Prospective et actualités africaines : économie, diplomatie, développement et souveraineté du continent.

36 migrants africains expulsés vers Yaoundé engagent un combat judiciaire

FILE PHOTO: A detained woman sits inside a vehicle surrounded by federal agents, as immigration enforcement continues after a U.S. Immigration and Customs Enforcement (ICE) agent fatally shot Renee Nicole Good on January 7 during an immigration raid, in Minneapolis, Minnesota, U.S., January 21, 2026. REUTERS/Leah Millis/File Photo

36 migrants africains expulsés vers Yaoundé engagent un combat judiciaire

Leur avocat dénonce un transfert illégal depuis les États-Unis et réclame la protection du Cameroun pour éviter un retour vers des pays jugés dangereux.

Trente-six Africains, expulsés illégalement des États-Unis vers le Cameroun en 2026, ont porté plainte devant les tribunaux de Yaoundé. Leur objectif ? Faire suspendre l’accord migratoire liant Washington et Yaoundé, obtenir un statut légal au Cameroun et empêcher leur renvoi vers des pays où ils risquent la persécution ou la torture. Leur avocat, Me Joseph Fru Awah, a confirmé cette initiative lors d’une déclaration publique.

La requête déposée auprès du tribunal administratif de Yaoundé vise explicitement à bloquer l’application de l’accord migratoire signé entre le Cameroun et les États-Unis. Elle demande également que les 36 personnes concernées puissent bénéficier d’une protection juridique camerounaise, leur offrant ainsi un cadre légal pour résider sur le territoire.

« Le Cameroun ne peut servir de simple zone de transit pour expulser des individus vers des pays où leur sécurité est menacée », a déclaré Me Joseph Fru Awah. L’avocat dénonce une stratégie déguisée visant à contourner l’interdiction d’expulser directement ces migrants vers leur pays d’origine.

Ces 36 personnes, originaires de la République démocratique du Congo (RDC), du Ghana, de l’Angola, de l’Éthiopie, de la Sierra Leone, du Kenya, du Sénégal, du Zimbabwe et du Maroc, bénéficiaient d’une protection judiciaire aux États-Unis.

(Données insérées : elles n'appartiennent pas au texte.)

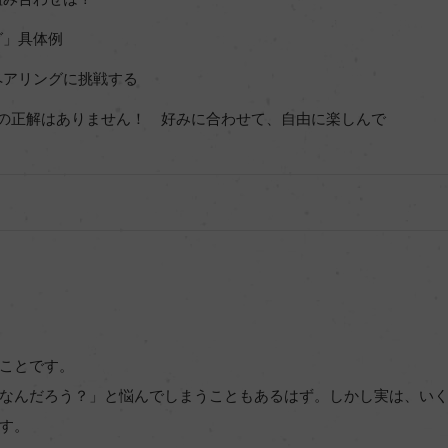
グ」具体例
ペアリングに挑戦する
%の正解はありません！ 好みに合わせて、自由に楽しんで
ことです。
なんだろう？」と悩んでしまうこともあるはず。しかし実は、い
す。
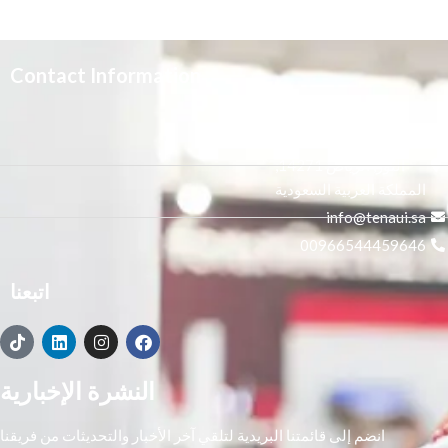
Contact Information
3665 علي بن المفضل،
النور, الرياض 14271,
المملكة العربية السعودية
info@tenaui.sa
00966544459646
اتبعنا
النشرة الإخبارية
انضم إلى قائمتنا البريدية لتلقي آخر الأخبار والتحديثات من فريقنا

Pourtant, elles ont été transférées vers le Cameroun entre janvier et mai 2026, où elles se trouvent désormais dans un centre géré en collaboration avec l’Organisation internationale pour les migrations (OIM).

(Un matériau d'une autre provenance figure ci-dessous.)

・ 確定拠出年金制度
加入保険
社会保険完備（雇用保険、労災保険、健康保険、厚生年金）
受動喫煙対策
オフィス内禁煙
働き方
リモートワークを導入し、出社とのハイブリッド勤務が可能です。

Un statut précaire et des menaces financières

Depuis leur arrivée à Yaoundé, ces migrants vivent dans des conditions précaires : sans papiers d’identité ni statut légal clair, ils subissent des restrictions de déplacement et une insécurité juridique constante. « Leur situation est intenable, car ils risquent à tout moment d’être renvoyés vers des pays où leur vie ou leur liberté est menacée », précise Me Joseph Fru Awah.

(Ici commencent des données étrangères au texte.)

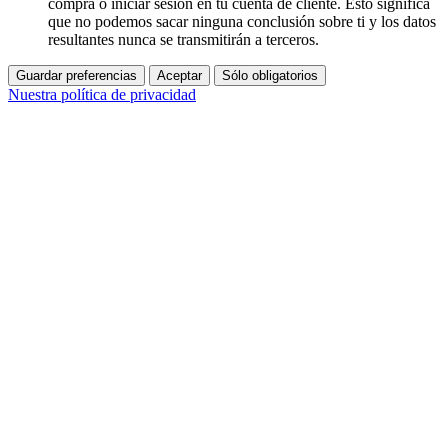
compra o iniciar sesión en tu cuenta de cliente. Esto significa
que no podemos sacar ninguna conclusión sobre ti y los datos
resultantes nunca se transmitirán a terceros.
Guardar preferencias
Aceptar
Sólo obligatorios
Nuestra política de privacidad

Les États-Unis, de leur côté, justifient ces transferts par l’impossibilité d’expulser directement ces personnes vers leur pays d’origine. Washington argue que l’envoi vers des pays tiers, comme le Cameroun, relève de sa souveraineté migratoire. Une enquête a révélé que des millions de dollars ainsi que des menaces de restrictions de visas ont été utilisés pour convaincre plusieurs pays africains de coopérer à ces expulsions.

Parmi les nations ayant accepté d’accueillir des migrants expulsés par les États-Unis figurent la Centrafrique, la Guinée équatoriale, le Ghana, le Rwanda, le Soudan du Sud, l’Eswatini, la République démocratique du Congo (RDC) et la Sierra Leone. Le Cameroun, comme d’autres, a été sollicité dans ce cadre controversé.

Un enjeu humanitaire et juridique majeur

Ce recours judiciaire ouvre une nouvelle bataille juridique autour des accords migratoires entre les États-Unis et plusieurs pays africains. Il interroge la légitimité de ces transferts, souvent perçus comme une externalisation des responsabilités migratoires des États-Unis vers des nations déjà fragilisées.